▶ [Exercise objective]: Every record must appear in the response exactly as given.

▶ [Data shown]:
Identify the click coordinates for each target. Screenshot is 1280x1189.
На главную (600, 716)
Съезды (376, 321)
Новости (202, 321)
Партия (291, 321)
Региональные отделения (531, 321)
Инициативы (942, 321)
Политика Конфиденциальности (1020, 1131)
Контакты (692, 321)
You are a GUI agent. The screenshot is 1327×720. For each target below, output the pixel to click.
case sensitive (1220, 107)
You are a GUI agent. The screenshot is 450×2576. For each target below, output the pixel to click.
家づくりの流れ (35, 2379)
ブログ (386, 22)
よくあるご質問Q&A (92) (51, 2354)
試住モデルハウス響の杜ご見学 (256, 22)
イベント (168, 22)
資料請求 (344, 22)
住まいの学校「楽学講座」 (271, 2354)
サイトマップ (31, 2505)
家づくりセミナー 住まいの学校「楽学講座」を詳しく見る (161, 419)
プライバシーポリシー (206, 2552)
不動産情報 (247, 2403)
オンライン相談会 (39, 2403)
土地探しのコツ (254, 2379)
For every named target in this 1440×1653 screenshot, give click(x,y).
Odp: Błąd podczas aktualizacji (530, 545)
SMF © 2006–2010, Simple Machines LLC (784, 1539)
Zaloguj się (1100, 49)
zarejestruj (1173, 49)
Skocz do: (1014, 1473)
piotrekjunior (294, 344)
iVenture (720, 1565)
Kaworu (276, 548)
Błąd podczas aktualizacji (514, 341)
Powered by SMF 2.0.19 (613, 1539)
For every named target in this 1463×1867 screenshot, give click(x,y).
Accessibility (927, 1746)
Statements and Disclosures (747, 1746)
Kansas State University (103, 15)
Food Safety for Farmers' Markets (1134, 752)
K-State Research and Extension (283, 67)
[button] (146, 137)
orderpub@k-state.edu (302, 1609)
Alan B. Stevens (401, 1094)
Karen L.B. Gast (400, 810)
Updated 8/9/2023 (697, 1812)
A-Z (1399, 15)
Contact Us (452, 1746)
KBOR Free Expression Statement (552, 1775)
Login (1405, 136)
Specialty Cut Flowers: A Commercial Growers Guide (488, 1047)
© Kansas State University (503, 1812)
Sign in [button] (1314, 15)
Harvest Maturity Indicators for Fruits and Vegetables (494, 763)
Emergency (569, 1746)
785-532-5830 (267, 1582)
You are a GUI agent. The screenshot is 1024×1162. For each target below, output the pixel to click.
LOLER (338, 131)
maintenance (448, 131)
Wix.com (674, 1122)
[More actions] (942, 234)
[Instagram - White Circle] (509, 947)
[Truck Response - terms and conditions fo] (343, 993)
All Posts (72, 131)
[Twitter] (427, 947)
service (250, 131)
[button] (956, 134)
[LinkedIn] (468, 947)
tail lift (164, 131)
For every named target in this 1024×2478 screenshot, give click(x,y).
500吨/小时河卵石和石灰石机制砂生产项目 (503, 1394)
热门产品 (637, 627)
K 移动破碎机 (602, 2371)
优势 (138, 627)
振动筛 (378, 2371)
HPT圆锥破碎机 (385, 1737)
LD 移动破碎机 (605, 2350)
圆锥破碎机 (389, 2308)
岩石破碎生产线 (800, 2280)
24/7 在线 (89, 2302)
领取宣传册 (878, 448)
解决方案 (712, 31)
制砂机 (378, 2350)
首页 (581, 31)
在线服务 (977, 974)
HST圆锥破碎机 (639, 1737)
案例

▶ [Exercise response]:
Identify the click coordinates for each target. Screenshot is 1280x1189.
На главную (600, 716)
Съезды (376, 321)
Новости (202, 321)
Партия (291, 321)
Региональные отделения (531, 321)
Инициативы (942, 321)
Политика Конфиденциальности (1020, 1131)
Контакты (692, 321)
You are a GUI agent. The screenshot is 1327×720. For each target below, output the pixel to click.
case sensitive (1220, 107)
You are a GUI agent. The screenshot is 450×2576. For each target below, output the pixel to click.
家づくりの流れ (35, 2379)
ブログ (386, 22)
よくあるご質問Q&A (92) (51, 2354)
試住モデルハウス響の杜ご見学 (256, 22)
イベント (168, 22)
資料請求 (344, 22)
住まいの学校「楽学講座」 (271, 2354)
サイトマップ (31, 2505)
家づくりセミナー 住まいの学校「楽学講座」を詳しく見る (161, 419)
プライバシーポリシー (206, 2552)
不動産情報 (247, 2403)
オンライン相談会 (39, 2403)
土地探しのコツ (254, 2379)
For every named target in this 1440×1653 screenshot, give click(x,y).
Odp: Błąd podczas aktualizacji (530, 545)
SMF © 2006–2010, Simple Machines LLC (784, 1539)
Zaloguj się (1100, 49)
zarejestruj (1173, 49)
Skocz do: (1014, 1473)
piotrekjunior (294, 344)
iVenture (720, 1565)
Kaworu (276, 548)
Błąd podczas aktualizacji (514, 341)
Powered by SMF 2.0.19 (613, 1539)
For every named target in this 1463×1867 screenshot, give click(x,y).
Accessibility (927, 1746)
Statements and Disclosures (747, 1746)
Kansas State University (103, 15)
Food Safety for Farmers' Markets (1134, 752)
K-State Research and Extension (283, 67)
[button] (146, 137)
orderpub@k-state.edu (302, 1609)
Alan B. Stevens (401, 1094)
Karen L.B. Gast (400, 810)
Updated 8/9/2023 (697, 1812)
A-Z (1399, 15)
Contact Us (452, 1746)
KBOR Free Expression Statement (552, 1775)
Login (1405, 136)
Specialty Cut Flowers: A Commercial Growers Guide (488, 1047)
© Kansas State University (503, 1812)
Sign in [button] (1314, 15)
Harvest Maturity Indicators for Fruits and Vegetables (494, 763)
Emergency (569, 1746)
785-532-5830 (267, 1582)
You are a GUI agent. The screenshot is 1024×1162. For each target below, output the pixel to click.
LOLER (338, 131)
maintenance (448, 131)
Wix.com (674, 1122)
[More actions] (942, 234)
[Instagram - White Circle] (509, 947)
[Truck Response - terms and conditions fo] (343, 993)
All Posts (72, 131)
[Twitter] (427, 947)
service (250, 131)
[button] (956, 134)
[LinkedIn] (468, 947)
tail lift (164, 131)
For every named target in this 1024×2478 screenshot, give click(x,y).
500吨/小时河卵石和石灰石机制砂生产项目 (503, 1394)
热门产品 (637, 627)
K 移动破碎机 (602, 2371)
优势 (138, 627)
振动筛 (378, 2371)
HPT圆锥破碎机 (385, 1737)
LD 移动破碎机 (605, 2350)
圆锥破碎机 (389, 2308)
岩石破碎生产线 (800, 2280)
24/7 在线 (89, 2302)
领取宣传册 (878, 448)
解决方案 (712, 31)
制砂机 (378, 2350)
首页 (581, 31)
在线服务 (977, 974)
HST圆锥破碎机 (639, 1737)
案例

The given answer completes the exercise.